Wohin denn?! Jetzt, mitten in der Nacht?!, schrie meine Tochter. Das kannst du nicht machen! Ich bin hier gemeldet!
Du ja, entgegnete ich kalt. Aber dein Freund nicht. Wenn er so erwachsen und selbstständig ist, soll er dir einen Schlafplatz und Steaks besorgen. Es läuft.
Nach einer halben Stunde waren sie weg, knallten die Tür und beschimpften uns noch wegen angeblicher Kleinlichkeit. Mein Mann kam etwa eine Stunde später heim. Wir kochten uns Maultaschen, holten den guten Cognac aus dem Schrank und saßen zum ersten Mal seit Wochen in aller Ruhe beisammen.
Marlies rief eine Woche später an und bat, zurückkommen zu dürfen. Ich sagte, ich nehme sie allein wieder auf. Doch sie wählte den Stolz und die Wohngemeinschaft mit Jonas. Angeblich gibt es dort keine Steaks.
Im Grunde ging es bei dieser Geschichte aber nie ums Essen. Es ging um Grenzen und Hierarchien.
Erstens: Jonas führte sich auf wie ein Eroberer auf fremdem Boden: Er beanspruchte das Essen des Familienoberhaupts und machte sich mit Bemerkungen wie zähes Fleisch noch darüber lustig. Es war nie eine Frage des Essens, sondern des Respekts und der Besitzansprüche. Hätten wir das hingenommen, wären die nächsten Forderungen nicht weit gewesen.
Zweitens: Meine Tochter machte sich zur Komplizin. Marlies war in eine Abhängigkeit gerutscht, opferte den Respekt gegenüber ihren Eltern für den Komfort ihres Freundes. Das Argument Er ist ein Mann, er braucht das ist nichts als Manipulation. Ein erwachsener Mann sorgt für sich selbst. Wenn er von den Eltern seiner Freundin durchgefüttert wird, ist er kein Mann, sondern ein unreifer Jugendlicher. Marlies spielte auf unsere Kosten die fürsorgliche Ehefrau.
Und zuletzt nur harte Grenzen helfen wirklich.

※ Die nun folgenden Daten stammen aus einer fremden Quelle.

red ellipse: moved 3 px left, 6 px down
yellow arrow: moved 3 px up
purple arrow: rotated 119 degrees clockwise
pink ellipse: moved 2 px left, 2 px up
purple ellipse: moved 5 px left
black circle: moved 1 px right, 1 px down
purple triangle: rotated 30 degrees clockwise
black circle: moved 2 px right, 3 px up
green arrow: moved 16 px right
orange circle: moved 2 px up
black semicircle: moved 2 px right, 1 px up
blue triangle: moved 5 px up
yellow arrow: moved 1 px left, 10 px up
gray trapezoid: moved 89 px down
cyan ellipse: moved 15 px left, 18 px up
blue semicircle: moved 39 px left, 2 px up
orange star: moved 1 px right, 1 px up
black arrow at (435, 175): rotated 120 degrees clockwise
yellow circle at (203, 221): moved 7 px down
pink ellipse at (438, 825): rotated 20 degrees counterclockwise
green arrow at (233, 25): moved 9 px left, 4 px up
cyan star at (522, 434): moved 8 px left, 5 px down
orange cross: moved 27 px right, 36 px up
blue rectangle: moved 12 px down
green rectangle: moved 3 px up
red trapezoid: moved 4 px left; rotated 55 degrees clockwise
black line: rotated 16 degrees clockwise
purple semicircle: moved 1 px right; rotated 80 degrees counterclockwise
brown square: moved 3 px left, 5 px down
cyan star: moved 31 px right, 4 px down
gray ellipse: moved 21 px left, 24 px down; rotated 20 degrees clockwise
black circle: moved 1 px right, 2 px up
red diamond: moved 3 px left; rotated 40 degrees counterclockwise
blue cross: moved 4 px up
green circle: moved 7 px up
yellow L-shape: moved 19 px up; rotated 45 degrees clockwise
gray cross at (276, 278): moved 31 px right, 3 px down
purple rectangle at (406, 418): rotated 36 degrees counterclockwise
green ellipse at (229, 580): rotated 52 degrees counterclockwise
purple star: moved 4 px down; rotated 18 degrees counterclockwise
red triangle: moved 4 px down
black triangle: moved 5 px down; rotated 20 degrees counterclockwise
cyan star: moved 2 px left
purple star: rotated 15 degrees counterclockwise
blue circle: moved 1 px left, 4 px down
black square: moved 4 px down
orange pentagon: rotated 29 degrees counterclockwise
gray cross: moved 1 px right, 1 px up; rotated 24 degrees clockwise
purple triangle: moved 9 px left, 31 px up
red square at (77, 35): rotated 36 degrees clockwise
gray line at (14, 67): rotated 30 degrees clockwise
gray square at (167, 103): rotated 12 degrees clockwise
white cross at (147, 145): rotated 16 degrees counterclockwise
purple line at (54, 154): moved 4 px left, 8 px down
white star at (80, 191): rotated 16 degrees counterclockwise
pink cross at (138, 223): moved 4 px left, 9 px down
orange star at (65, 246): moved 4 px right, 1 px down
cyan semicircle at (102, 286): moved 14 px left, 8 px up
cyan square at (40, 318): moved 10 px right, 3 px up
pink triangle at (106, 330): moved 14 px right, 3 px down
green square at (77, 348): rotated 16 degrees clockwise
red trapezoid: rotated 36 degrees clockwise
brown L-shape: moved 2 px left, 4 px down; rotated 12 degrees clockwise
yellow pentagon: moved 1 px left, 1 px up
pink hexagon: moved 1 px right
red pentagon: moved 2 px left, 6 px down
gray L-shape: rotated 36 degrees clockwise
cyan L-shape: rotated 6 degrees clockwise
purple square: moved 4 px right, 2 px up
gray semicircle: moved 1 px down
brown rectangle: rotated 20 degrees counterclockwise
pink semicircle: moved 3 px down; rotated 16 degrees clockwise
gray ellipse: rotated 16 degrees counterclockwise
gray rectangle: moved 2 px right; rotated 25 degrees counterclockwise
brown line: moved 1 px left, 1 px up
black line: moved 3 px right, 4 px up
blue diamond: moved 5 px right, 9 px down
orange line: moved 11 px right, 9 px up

Alles Reden oder Kompromisse wären als Schwäche ausgelegt worden. Das Rauswerfen war ein Schock, der beide zurück in die Realität brachte. Wer Steaks essen will, soll sie sich verdienen. Wer dazu nicht in der Lage ist, hält sich wenigstens an die Regeln dessen, der für einen sorgt.
Was hättet ihr getan? Hättet ihr eure Tochter und den Freund sofort hinausgeworfen oder auf einen langen Streit und Kompromisse gesetzt?